• _Work order_: The stretch from the line with "Herald (27, 413)" through the line with "D38915: AMDGPU: Fold" in the records below: write it out exactly, and nothing else.

• _Data extract_:
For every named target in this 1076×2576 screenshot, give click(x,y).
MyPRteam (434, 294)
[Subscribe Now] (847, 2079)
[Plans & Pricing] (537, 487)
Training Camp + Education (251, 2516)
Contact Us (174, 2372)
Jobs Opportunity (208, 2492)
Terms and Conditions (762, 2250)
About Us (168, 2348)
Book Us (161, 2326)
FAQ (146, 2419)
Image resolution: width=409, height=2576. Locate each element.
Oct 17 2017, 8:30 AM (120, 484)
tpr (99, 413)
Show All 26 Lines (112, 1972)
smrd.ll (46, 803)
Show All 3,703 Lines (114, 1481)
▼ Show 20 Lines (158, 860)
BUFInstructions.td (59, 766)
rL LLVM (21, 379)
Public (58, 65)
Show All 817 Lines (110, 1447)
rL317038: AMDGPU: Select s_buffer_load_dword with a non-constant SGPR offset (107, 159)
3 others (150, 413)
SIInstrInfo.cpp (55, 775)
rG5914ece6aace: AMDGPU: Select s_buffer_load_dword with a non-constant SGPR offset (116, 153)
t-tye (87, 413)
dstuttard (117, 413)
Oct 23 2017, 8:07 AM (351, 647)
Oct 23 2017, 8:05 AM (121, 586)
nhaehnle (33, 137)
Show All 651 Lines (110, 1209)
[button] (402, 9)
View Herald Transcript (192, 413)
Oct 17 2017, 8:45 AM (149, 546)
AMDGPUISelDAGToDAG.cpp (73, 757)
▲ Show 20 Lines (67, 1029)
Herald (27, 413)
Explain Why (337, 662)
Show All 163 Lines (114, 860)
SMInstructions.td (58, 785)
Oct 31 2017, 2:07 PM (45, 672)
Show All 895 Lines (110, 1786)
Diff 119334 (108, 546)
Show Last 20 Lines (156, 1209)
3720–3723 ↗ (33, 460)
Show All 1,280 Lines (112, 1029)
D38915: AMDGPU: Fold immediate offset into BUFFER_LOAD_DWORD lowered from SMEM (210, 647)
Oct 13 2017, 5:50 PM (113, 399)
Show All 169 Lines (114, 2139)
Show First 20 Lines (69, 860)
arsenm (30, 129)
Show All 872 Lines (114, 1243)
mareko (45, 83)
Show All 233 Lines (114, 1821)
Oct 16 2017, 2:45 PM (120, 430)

• _Response to this exercise_:
Herald (27, 413)
Explain Why (337, 662)
Show All 163 Lines (114, 860)
SMInstructions.td (58, 785)
Oct 31 2017, 2:07 PM (45, 672)
Show All 895 Lines (110, 1786)
Diff 119334 (108, 546)
Show Last 20 Lines (156, 1209)
3720–3723 ↗ (33, 460)
Show All 1,280 Lines (112, 1029)
D38915: AMDGPU: Fold immediate offset into BUFFER_LOAD_DWORD lowered from SMEM (210, 647)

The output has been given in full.